Supervisor Lee Dupont describes the following moments:

I'm looking down there and I'm telling myself 'don't go down, don't go down, there's nothing down there.' Not my mission, not my problem, right? I mean, when has something good ever happened when you poke around where you're not wanted?

But that's the thing, isn't it? I was wanted. They wanted me down there. That's what you guys keep getting wrong. This isn't another death cult, it's not another Alagadda. It's our fucking ticket out of here. It's a way off of this whole fucking messed up world we're in.

They didn't kill Ngo and her team. You want to know how I know that? Because they fucking told me. They have a way of doing that… communicating something to you in an instant. It's hard to articulate, but after it happens you just… know what they wanted you to know. Like waking up from a dream. I took one look down there. It was over in an instant.

My team protested to going down there, but then they saw it too. They heard the siren's call. We start out afraid of the dark. But then we grow up. We peel the curtain back and find out there was nothing to be scared of in the first place. We evolve. And my evolution was in that cave.

I don't remember everything I saw down there. It was like a dream, I can't recall the details. But I'll never forget the faces. Horrible, mummified, scared. Millions of them, starving to death in that pit. Nothing to eat after the apostles died and the drownings stopped. I see the faces of the devotees, given new life and new blood from the water. I saw Ngo, in the bliss of her newfound immortality. I saw my team, screaming as they accept God's blessing. I saw Rick and Tanner and Urchek. I saw myself, from a distance.

But most vividly of all I saw God. My God, watching from above through the cracks in the rock. A whale's eye, blue as sapphire, and I let his song cleanse and birth me new. He has hopes for us. Inheritors of his Deluge.

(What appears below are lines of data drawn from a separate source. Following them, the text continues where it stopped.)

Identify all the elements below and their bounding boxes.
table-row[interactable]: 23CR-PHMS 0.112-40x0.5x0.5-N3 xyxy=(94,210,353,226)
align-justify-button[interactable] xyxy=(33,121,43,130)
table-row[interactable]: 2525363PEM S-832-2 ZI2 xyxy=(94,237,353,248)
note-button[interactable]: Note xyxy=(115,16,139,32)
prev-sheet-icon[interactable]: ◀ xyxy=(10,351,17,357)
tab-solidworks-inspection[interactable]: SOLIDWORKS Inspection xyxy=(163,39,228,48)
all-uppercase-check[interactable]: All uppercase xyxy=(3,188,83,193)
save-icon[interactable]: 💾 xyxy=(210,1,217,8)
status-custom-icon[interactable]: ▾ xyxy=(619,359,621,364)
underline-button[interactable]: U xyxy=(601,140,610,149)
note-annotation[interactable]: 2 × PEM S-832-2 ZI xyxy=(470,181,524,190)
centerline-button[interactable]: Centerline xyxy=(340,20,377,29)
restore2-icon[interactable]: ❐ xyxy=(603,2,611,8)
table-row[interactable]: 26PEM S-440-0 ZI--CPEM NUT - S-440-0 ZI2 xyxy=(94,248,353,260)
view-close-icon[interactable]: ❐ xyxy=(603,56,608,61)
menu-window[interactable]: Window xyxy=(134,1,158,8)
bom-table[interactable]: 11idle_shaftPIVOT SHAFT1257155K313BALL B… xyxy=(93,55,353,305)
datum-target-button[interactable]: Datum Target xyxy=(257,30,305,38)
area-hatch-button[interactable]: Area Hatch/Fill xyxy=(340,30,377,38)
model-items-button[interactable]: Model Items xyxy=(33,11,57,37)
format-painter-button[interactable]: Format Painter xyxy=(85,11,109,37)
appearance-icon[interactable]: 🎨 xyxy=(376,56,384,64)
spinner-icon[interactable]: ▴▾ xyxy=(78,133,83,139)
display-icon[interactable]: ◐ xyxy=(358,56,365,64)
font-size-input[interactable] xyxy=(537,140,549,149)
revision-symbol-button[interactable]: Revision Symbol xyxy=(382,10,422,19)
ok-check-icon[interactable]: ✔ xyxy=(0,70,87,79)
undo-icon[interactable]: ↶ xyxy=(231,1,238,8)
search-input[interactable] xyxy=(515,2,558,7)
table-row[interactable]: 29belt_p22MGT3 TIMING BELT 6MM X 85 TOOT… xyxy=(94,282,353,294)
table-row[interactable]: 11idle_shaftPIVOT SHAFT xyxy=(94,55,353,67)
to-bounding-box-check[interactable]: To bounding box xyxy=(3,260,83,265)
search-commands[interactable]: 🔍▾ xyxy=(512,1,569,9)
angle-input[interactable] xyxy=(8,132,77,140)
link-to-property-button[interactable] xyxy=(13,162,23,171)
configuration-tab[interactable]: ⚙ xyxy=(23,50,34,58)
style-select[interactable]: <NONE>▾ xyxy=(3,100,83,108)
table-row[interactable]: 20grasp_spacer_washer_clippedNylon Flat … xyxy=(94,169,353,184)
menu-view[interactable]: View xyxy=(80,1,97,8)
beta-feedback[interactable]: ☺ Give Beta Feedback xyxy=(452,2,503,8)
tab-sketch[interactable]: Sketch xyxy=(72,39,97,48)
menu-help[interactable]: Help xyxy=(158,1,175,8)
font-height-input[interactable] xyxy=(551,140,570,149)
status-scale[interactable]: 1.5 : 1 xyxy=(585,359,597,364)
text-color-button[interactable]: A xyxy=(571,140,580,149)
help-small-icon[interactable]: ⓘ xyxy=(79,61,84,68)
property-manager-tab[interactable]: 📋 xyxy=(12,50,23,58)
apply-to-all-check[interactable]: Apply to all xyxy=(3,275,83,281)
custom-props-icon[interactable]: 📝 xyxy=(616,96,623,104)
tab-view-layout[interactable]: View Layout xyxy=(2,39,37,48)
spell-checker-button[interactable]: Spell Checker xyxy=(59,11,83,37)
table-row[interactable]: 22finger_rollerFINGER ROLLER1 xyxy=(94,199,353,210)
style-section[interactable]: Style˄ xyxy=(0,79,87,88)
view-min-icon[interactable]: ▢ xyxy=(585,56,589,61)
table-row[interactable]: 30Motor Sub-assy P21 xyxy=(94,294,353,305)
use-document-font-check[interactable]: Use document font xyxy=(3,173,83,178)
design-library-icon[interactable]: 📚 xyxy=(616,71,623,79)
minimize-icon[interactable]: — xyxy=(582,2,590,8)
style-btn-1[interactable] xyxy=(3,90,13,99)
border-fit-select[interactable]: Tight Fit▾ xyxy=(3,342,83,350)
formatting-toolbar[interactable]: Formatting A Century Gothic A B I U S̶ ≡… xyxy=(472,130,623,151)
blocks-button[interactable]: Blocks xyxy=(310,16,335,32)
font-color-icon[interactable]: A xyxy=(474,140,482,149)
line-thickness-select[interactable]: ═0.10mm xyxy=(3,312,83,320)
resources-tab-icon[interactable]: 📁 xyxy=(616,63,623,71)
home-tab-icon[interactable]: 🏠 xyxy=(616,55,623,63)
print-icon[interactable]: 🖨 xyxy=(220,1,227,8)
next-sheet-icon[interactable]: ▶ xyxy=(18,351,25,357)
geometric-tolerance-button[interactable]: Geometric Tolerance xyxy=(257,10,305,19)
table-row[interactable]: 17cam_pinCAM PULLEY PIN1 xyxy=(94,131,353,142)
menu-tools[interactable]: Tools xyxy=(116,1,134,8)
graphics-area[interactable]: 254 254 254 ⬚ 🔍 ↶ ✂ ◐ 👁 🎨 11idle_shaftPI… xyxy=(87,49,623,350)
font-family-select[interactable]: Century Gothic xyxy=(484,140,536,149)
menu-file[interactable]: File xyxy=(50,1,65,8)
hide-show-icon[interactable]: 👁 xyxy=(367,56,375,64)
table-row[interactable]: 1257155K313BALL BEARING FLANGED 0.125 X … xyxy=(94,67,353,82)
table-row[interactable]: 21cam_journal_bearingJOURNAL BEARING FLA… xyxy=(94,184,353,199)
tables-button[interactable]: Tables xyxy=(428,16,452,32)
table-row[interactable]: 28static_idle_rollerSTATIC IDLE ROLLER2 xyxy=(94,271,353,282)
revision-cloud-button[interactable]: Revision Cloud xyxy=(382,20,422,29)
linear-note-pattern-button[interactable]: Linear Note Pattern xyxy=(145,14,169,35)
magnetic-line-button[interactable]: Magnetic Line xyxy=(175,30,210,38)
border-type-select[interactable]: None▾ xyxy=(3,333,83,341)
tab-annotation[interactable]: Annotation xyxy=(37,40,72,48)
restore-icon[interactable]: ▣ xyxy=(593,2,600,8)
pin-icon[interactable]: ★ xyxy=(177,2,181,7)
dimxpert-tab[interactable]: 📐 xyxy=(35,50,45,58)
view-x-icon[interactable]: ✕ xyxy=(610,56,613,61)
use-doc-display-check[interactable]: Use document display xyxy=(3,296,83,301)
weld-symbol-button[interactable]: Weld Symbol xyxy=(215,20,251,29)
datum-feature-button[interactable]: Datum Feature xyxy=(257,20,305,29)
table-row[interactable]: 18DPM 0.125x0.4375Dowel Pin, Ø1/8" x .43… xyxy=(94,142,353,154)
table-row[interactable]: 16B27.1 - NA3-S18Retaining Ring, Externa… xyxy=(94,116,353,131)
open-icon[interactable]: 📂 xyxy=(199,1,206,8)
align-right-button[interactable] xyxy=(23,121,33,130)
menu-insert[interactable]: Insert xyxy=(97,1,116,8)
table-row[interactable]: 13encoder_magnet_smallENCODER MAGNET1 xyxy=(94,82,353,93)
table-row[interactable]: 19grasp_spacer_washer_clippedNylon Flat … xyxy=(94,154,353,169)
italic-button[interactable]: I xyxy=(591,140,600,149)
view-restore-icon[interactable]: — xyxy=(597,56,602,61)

It's been so long since he's seen the surface. I can't wait.

Lee Dupont was found by rescue personnel hours later. The other six team members assigned to Dupont have been declared MIA. Subsequent attempts to locate the fissure described in his testimonies have been met with failure, likely due to anomalous interference.

Dupont's skeletal structure began transformation the following morning, and he has been placed in a pressurized aquatic environment to reduce pain and to observe the extent of bodily and mental changes. The Department of Cetacean Studies has been formed to document this and other related phenomena.

ADDENDUM D: Recent expeditions have discovered the underwater fissure via demolition efforts. However, investigations within the chamber found no signs of the humanoids nor the massive cetacean described by Dupont. Impressions in the rock imply the presence of a great number of organisms—none were present.

Concurrently, motion sensors at 400, 317, 288, and 199 meters were tripped by unknown forces. Widespread technical malfunctions were ruled out, and on-site security declared an Ekhi-class emergency. By the orders of Security Chief Sebastian Banks, the entrance to SCP-7900's subterranean network was caved in with a controlled blast, sealing the system and averting a potential containment breach.

Banks recounted the following during his debrief:

You want to know about the cave-in. That's what this is all about, right? You want to know why I ordered my men to bury the last six months of my job in three thousand tons of solid rock?

Something tripped the sensors. And fast, too. Too fast to be a single entity. Hell, too fast to be a group either. Those tunnels are narrow, there's no way anybody could climb two hundred meters in less than a minute.

Unless it's water. It has to be.

It's a fucking flood, coming up from the abyss. The Deluge, right? That's what Dupont called it? Yeah, I listened to the tape. He was fucked in the head, but maybe he was on to something. We found something terrible and awesome and beautiful down there. We fight it now because we're scared. But give it some time. Maybe we hit the jackpot. Who knows where we'll be in ten, twenty years.

Whatever. It's over now, that cave's airtight. Nothing's getting out in a thousand years.

But all we've got is time, and water's patient.